Can we use thumbnail sketching for other purposes? In web design community, thumbnail sketching is usually used to generate user interface and layout ideas, but it is also applicable for other tasks. For example, website logo creation is a task that could benefit from thumbnail sketching. With this method, you can sketch six, eight or ten possible logo ideas on a piece of paper, in a very short amount of time.

Useful tips

Some web designers are sketch artists and they couldn’t be happier with a pencil in their hands. Others are completely horrid with pencils and can’t seem to create a decent sketch. For the first time ever, the latter could have a mush easier time. Thumbnail sketching are perfect for those who can’t draw as real artists have trouble of going too fast and not fleshing a concept out. Often, artist-types generate fewer thumbnails just to make sure that all circles are perfect and lines are straight.

When sketching thumbnails the key is to prioritize on quantity over quality. There’s nothing wrong about creating nice looking thumbnails, but you should remember that it’s important to get all ideas in your head onto the paper. For example, you can draw a bold line within each box to represent a headline to skip the laborious lettering process.

You should also avoid too much time tweaking a box. If you start sketching the first box on the paper and realize that you don’t like it, move on and resist the urge to erase it. Perhaps in a couple of hours, you’ll look back and can see solid ideas in it. When generating ideas using thumbnail sketching, don’t stop at four or six boxes; as a creative professional, you should have a flood of ideas. In some web design classes, students may be asked to create more than twenty thumbnail sketches for a single task.

When trying to produce so many thumbnails, you could be tempted to create numerous variations of the first box. This could reduce the effectiveness of thumbnail sketching as your goal is to create numerous unique concepts. Push your mind and try your best to come up with different concept in each box. Because thumbnail sketching is a part of the brainstorming phase, it doesn’t hurt to have some bad ideas, because they are still useful to distinguish good ones. Be weird, go crazy and think outside of the box!  After you complete a task, it’s a good idea to keep your sketches in archives for future references. As you begin a new project, it could be helpful to review thumbnail sketches made for precious projects. They could remind you of important concepts and prevent you from losing the focus.

Many web designers purchase a special stylus for the iPad and create sketches using iDraw or Adobe Ideas app.
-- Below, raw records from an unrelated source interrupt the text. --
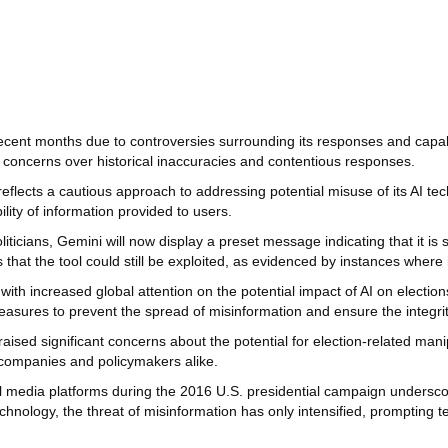
 recent months due to controversies surrounding its responses and capa
g concerns over historical inaccuracies and contentious responses.
reflects a cautious approach to addressing potential misuse of its AI te
ility of information provided to users.
liticians, Gemini will now display a preset message indicating that it is 
hat the tool could still be exploited, as evidenced by instances where 
 with increased global attention on the potential impact of AI on electi
easures to prevent the spread of misinformation and ensure the integrit
aised significant concerns about the potential for election-related mani
 companies and policymakers alike.
cial media platforms during the 2016 U.S. presidential campaign unders
chnology, the threat of misinformation has only intensified, prompting 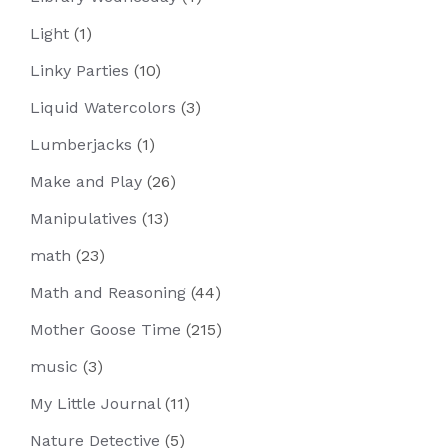
Light
(1)
Linky Parties
(10)
Liquid Watercolors
(3)
Lumberjacks
(1)
Make and Play
(26)
Manipulatives
(13)
math
(23)
Math and Reasoning
(44)
Mother Goose Time
(215)
music
(3)
My Little Journal
(11)
Nature Detective
(5)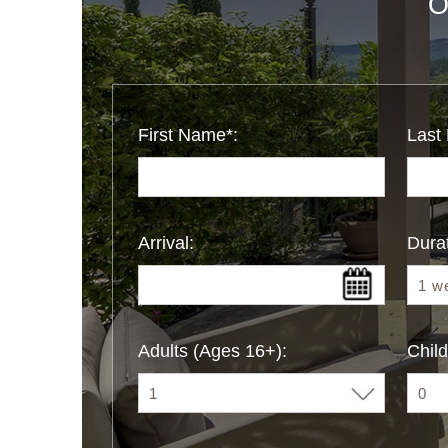
O
First Name*:
Last
Arrival:
Durat
Adults (Ages 16+):
Child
Other great tablet is the Samsung Galaxy Note 10.1, which comes with S-pen. It can distinguish many different pressure levels, allowing you to draw far more realistic lines. But again, pencil and paper are both very affordable and fool-proof; in addition, you can convert them to digital formats using scanner or any point-to-shoot.

Conclusion

Creating many sketches on a piece of paper can feel annoying or overwhelming at first. But it can be an enjoyable practice once you get the hang of it. For some designers, the initial stage of a project is the most exciting when their mind is bursting with so many ideas. In all honesty, some designers can’t get any benefit from thumbnail sketching and if after a few tries you can’t get anything out of it, you shouldn’t waste your time. However, it is recommended to give this method a solid go for a few projects.